[Opening EXTRACTED DATA section]

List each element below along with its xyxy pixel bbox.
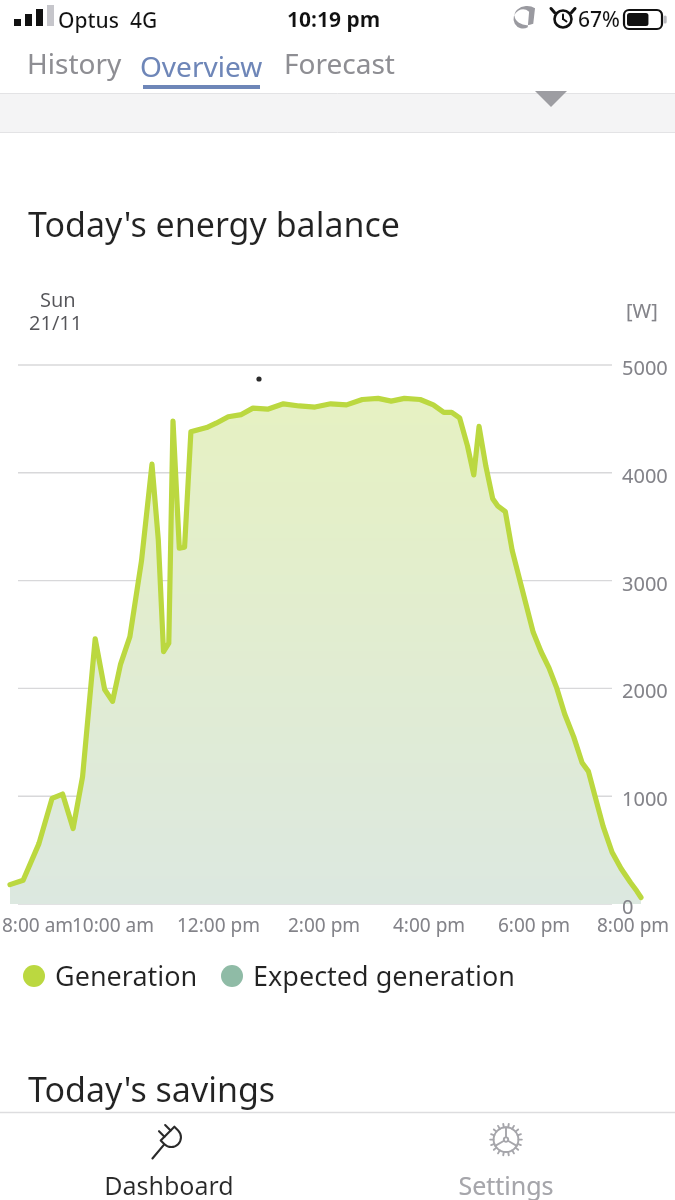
staticText: 1000 [622, 785, 668, 812]
staticText: Sun [40, 286, 76, 313]
button[interactable]: Forecast [278, 38, 400, 88]
staticText: 8:00 am [2, 912, 74, 938]
staticText: 6:00 pm [498, 912, 571, 938]
staticText: 10:00 am [72, 912, 154, 938]
staticText: 0 [622, 893, 634, 920]
staticText: 5000 [622, 354, 668, 381]
staticText: 4000 [622, 462, 668, 489]
staticText: 3000 [622, 570, 668, 597]
staticText: 10:19 pm [287, 5, 381, 34]
staticText: Forecast [284, 44, 395, 82]
staticText: 21/11 [29, 309, 83, 336]
button[interactable]: Expand panel [0, 93, 675, 133]
button[interactable]: Settings [337, 1112, 675, 1200]
staticText: Generation [55, 957, 198, 994]
button[interactable]: History [18, 38, 130, 88]
staticText: 4G [130, 6, 158, 35]
staticText: Today's savings [28, 1066, 276, 1112]
staticText: 12:00 pm [177, 912, 260, 938]
button[interactable]: Overview [133, 38, 269, 94]
staticText: Expected generation [253, 957, 515, 994]
staticText: 8:00 pm [597, 912, 670, 938]
staticText: 2000 [622, 677, 668, 704]
button[interactable]: Dashboard [0, 1112, 337, 1200]
staticText: Optus [58, 6, 119, 35]
staticText: 4:00 pm [393, 912, 466, 938]
staticText: Overview [140, 47, 263, 85]
staticText: 2:00 pm [288, 912, 361, 938]
button[interactable]: Expected generation [220, 957, 515, 994]
button[interactable]: Generation [22, 957, 198, 994]
staticText: Today's energy balance [28, 201, 401, 247]
staticText: History [27, 44, 122, 82]
staticText: 67% [578, 5, 620, 34]
staticText: Settings [458, 1168, 554, 1200]
staticText: [W] [626, 297, 658, 324]
staticText: Dashboard [104, 1168, 234, 1200]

[Closing EXTRACTED DATA section]

▸ **WORK TO BE COMPLETED**
Would you return the data exactly as written, without the pictures?

▸ **RESPONSE**
List each element below along with its xyxy pixel bbox.
staticText: 1000 [622, 785, 668, 812]
staticText: Sun [40, 286, 76, 313]
button[interactable]: Forecast [278, 38, 400, 88]
staticText: 8:00 am [2, 912, 74, 938]
staticText: 6:00 pm [498, 912, 571, 938]
staticText: 10:00 am [72, 912, 154, 938]
staticText: 0 [622, 893, 634, 920]
staticText: 5000 [622, 354, 668, 381]
staticText: 4000 [622, 462, 668, 489]
staticText: 3000 [622, 570, 668, 597]
staticText: 10:19 pm [287, 5, 381, 34]
staticText: Forecast [284, 44, 395, 82]
staticText: 21/11 [29, 309, 83, 336]
button[interactable]: Expand panel [0, 93, 675, 133]
button[interactable]: Settings [337, 1112, 675, 1200]
staticText: Generation [55, 957, 198, 994]
button[interactable]: History [18, 38, 130, 88]
staticText: 4G [130, 6, 158, 35]
staticText: Today's savings [28, 1066, 276, 1112]
staticText: 12:00 pm [177, 912, 260, 938]
button[interactable]: Overview [133, 38, 269, 94]
staticText: Expected generation [253, 957, 515, 994]
staticText: 8:00 pm [597, 912, 670, 938]
staticText: 2000 [622, 677, 668, 704]
button[interactable]: Dashboard [0, 1112, 337, 1200]
staticText: Optus [58, 6, 119, 35]
staticText: 4:00 pm [393, 912, 466, 938]
staticText: Overview [140, 47, 263, 85]
staticText: 2:00 pm [288, 912, 361, 938]
button[interactable]: Expected generation [220, 957, 515, 994]
button[interactable]: Generation [22, 957, 198, 994]
staticText: Today's energy balance [28, 201, 401, 247]
staticText: History [27, 44, 122, 82]
staticText: 67% [578, 5, 620, 34]
staticText: Settings [458, 1168, 554, 1200]
staticText: [W] [626, 297, 658, 324]
staticText: Dashboard [104, 1168, 234, 1200]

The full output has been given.